= WHAT IS NEEDED =
What is expected is a word-for-word copy of all the entries.
* * * * * * * * *
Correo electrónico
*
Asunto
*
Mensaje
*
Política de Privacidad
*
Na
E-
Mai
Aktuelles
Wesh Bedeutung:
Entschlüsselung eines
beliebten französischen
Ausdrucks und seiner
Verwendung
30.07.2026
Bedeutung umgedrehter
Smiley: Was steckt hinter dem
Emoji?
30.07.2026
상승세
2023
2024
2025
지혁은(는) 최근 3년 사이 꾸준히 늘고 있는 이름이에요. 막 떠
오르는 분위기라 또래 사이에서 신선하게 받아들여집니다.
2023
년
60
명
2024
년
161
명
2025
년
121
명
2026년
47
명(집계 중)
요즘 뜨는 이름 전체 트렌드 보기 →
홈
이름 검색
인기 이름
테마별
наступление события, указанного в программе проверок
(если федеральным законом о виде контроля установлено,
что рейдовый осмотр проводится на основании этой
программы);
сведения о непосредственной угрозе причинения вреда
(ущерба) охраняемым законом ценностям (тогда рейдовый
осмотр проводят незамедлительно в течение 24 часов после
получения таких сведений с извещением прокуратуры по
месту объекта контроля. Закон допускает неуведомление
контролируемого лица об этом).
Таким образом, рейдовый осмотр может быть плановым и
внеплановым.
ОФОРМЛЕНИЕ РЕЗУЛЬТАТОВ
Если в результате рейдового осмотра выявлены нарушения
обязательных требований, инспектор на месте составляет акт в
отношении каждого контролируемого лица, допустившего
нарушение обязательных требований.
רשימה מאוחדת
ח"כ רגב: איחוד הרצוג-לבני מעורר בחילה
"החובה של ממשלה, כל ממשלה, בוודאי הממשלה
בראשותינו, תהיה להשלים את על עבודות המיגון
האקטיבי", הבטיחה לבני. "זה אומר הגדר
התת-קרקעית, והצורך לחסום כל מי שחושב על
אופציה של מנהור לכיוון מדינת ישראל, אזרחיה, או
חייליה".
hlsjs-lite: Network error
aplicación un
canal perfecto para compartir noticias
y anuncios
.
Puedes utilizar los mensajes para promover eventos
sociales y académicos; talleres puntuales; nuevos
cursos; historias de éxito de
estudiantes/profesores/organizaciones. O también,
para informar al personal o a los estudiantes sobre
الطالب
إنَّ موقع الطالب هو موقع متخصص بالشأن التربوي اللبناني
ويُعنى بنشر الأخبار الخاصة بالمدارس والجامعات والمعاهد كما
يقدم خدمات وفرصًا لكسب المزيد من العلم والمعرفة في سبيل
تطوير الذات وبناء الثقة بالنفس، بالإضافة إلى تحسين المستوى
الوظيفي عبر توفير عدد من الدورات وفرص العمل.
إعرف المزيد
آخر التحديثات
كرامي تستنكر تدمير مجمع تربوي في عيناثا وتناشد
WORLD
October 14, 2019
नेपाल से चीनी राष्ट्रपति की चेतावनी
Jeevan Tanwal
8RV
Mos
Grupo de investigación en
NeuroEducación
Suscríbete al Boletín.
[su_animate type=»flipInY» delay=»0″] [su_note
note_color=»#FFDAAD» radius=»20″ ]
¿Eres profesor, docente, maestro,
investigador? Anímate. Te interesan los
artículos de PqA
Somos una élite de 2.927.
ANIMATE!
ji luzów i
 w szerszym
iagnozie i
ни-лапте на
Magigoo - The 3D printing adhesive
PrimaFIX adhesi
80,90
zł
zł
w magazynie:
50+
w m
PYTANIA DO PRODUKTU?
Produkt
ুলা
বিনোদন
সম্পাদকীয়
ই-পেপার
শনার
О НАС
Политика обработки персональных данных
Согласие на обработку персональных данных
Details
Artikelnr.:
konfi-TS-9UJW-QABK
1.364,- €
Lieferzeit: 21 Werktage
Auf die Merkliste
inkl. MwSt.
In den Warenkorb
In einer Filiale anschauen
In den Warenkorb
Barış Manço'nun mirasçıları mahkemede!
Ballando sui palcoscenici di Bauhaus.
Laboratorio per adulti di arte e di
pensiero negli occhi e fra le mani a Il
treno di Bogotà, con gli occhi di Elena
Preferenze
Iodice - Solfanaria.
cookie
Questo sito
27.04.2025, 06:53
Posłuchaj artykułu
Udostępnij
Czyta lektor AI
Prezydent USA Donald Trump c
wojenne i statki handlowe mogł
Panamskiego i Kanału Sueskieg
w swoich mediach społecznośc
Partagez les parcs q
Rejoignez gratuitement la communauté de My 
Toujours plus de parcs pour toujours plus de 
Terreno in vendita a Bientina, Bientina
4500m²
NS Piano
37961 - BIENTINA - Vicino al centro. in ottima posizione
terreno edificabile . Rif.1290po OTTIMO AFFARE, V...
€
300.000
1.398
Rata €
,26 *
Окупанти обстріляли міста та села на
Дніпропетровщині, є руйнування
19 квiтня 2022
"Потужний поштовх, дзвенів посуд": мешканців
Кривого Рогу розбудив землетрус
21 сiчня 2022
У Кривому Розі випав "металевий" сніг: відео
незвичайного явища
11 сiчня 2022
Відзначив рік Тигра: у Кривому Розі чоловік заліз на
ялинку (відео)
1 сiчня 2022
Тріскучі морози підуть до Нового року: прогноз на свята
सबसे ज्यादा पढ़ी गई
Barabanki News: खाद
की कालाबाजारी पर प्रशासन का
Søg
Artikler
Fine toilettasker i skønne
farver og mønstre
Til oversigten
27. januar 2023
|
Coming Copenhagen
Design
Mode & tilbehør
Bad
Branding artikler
* * * * * * * * *
= ANSWER BELOW =
Correo electrónico
*
Asunto
*
Mensaje
*
Política de Privacidad
*
Na
E-
Mai
Aktuelles
Wesh Bedeutung:
Entschlüsselung eines
beliebten französischen
Ausdrucks und seiner
Verwendung
30.07.2026
Bedeutung umgedrehter
Smiley: Was steckt hinter dem
Emoji?
30.07.2026
상승세
2023
2024
2025
지혁은(는) 최근 3년 사이 꾸준히 늘고 있는 이름이에요. 막 떠
오르는 분위기라 또래 사이에서 신선하게 받아들여집니다.
2023
년
60
명
2024
년
161
명
2025
년
121
명
2026년
47
명(집계 중)
요즘 뜨는 이름 전체 트렌드 보기 →
홈
이름 검색
인기 이름
테마별
наступление события, указанного в программе проверок
(если федеральным законом о виде контроля установлено,
что рейдовый осмотр проводится на основании этой
программы);
сведения о непосредственной угрозе причинения вреда
(ущерба) охраняемым законом ценностям (тогда рейдовый
осмотр проводят незамедлительно в течение 24 часов после
получения таких сведений с извещением прокуратуры по
месту объекта контроля. Закон допускает неуведомление
контролируемого лица об этом).
Таким образом, рейдовый осмотр может быть плановым и
внеплановым.
ОФОРМЛЕНИЕ РЕЗУЛЬТАТОВ
Если в результате рейдового осмотра выявлены нарушения
обязательных требований, инспектор на месте составляет акт в
отношении каждого контролируемого лица, допустившего
нарушение обязательных требований.
רשימה מאוחדת
ח"כ רגב: איחוד הרצוג-לבני מעורר בחילה
"החובה של ממשלה, כל ממשלה, בוודאי הממשלה
בראשותינו, תהיה להשלים את על עבודות המיגון
האקטיבי", הבטיחה לבני. "זה אומר הגדר
התת-קרקעית, והצורך לחסום כל מי שחושב על
אופציה של מנהור לכיוון מדינת ישראל, אזרחיה, או
חייליה".
hlsjs-lite: Network error
aplicación un
canal perfecto para compartir noticias
y anuncios
.
Puedes utilizar los mensajes para promover eventos
sociales y académicos; talleres puntuales; nuevos
cursos; historias de éxito de
estudiantes/profesores/organizaciones. O también,
para informar al personal o a los estudiantes sobre
الطالب
إنَّ موقع الطالب هو موقع متخصص بالشأن التربوي اللبناني
ويُعنى بنشر الأخبار الخاصة بالمدارس والجامعات والمعاهد كما
يقدم خدمات وفرصًا لكسب المزيد من العلم والمعرفة في سبيل
تطوير الذات وبناء الثقة بالنفس، بالإضافة إلى تحسين المستوى
الوظيفي عبر توفير عدد من الدورات وفرص العمل.
إعرف المزيد
آخر التحديثات
كرامي تستنكر تدمير مجمع تربوي في عيناثا وتناشد
WORLD
October 14, 2019
नेपाल से चीनी राष्ट्रपति की चेतावनी
Jeevan Tanwal
8RV
Mos
Grupo de investigación en
NeuroEducación
Suscríbete al Boletín.
[su_animate type=»flipInY» delay=»0″] [su_note
note_color=»#FFDAAD» radius=»20″ ]
¿Eres profesor, docente, maestro,
investigador? Anímate. Te interesan los
artículos de PqA
Somos una élite de 2.927.
ANIMATE!
ji luzów i
 w szerszym
iagnozie i
ни-лапте на
Magigoo - The 3D printing adhesive
PrimaFIX adhesi
80,90
zł
zł
w magazynie:
50+
w m
PYTANIA DO PRODUKTU?
Produkt
ুলা
বিনোদন
সম্পাদকীয়
ই-পেপার
শনার
О НАС
Политика обработки персональных данных
Согласие на обработку персональных данных
Details
Artikelnr.:
konfi-TS-9UJW-QABK
1.364,- €
Lieferzeit: 21 Werktage
Auf die Merkliste
inkl. MwSt.
In den Warenkorb
In einer Filiale anschauen
In den Warenkorb
Barış Manço'nun mirasçıları mahkemede!
Ballando sui palcoscenici di Bauhaus.
Laboratorio per adulti di arte e di
pensiero negli occhi e fra le mani a Il
treno di Bogotà, con gli occhi di Elena
Preferenze
Iodice - Solfanaria.
cookie
Questo sito
27.04.2025, 06:53
Posłuchaj artykułu
Udostępnij
Czyta lektor AI
Prezydent USA Donald Trump c
wojenne i statki handlowe mogł
Panamskiego i Kanału Sueskieg
w swoich mediach społecznośc
Partagez les parcs q
Rejoignez gratuitement la communauté de My 
Toujours plus de parcs pour toujours plus de 
Terreno in vendita a Bientina, Bientina
4500m²
NS Piano
37961 - BIENTINA - Vicino al centro. in ottima posizione
terreno edificabile . Rif.1290po OTTIMO AFFARE, V...
€
300.000
1.398
Rata €
,26 *
Окупанти обстріляли міста та села на
Дніпропетровщині, є руйнування
19 квiтня 2022
"Потужний поштовх, дзвенів посуд": мешканців
Кривого Рогу розбудив землетрус
21 сiчня 2022
У Кривому Розі випав "металевий" сніг: відео
незвичайного явища
11 сiчня 2022
Відзначив рік Тигра: у Кривому Розі чоловік заліз на
ялинку (відео)
1 сiчня 2022
Тріскучі морози підуть до Нового року: прогноз на свята
सबसे ज्यादा पढ़ी गई
Barabanki News: खाद
की कालाबाजारी पर प्रशासन का
Søg
Artikler
Fine toilettasker i skønne
farver og mønstre
Til oversigten
27. januar 2023
|
Coming Copenhagen
Design
Mode & tilbehør
Bad
Branding artikler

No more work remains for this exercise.